Problem to work on
In the records below, the line containing "Uno o ambos se si" is the first to keep. Retype it and all later lines exactly, through the end.

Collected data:
★ ★ ★ ★

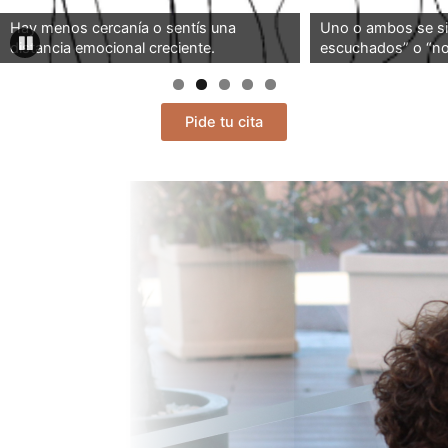
Hay menos cercanía o sentís una
Uno o ambos se si
distancia emocional creciente.
escuchados” o “n
Pide tu cita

★ ★ ★ ★

Reply to the task
Uno o ambos se si
distancia emocional creciente.
escuchados” o “n
Pide tu cita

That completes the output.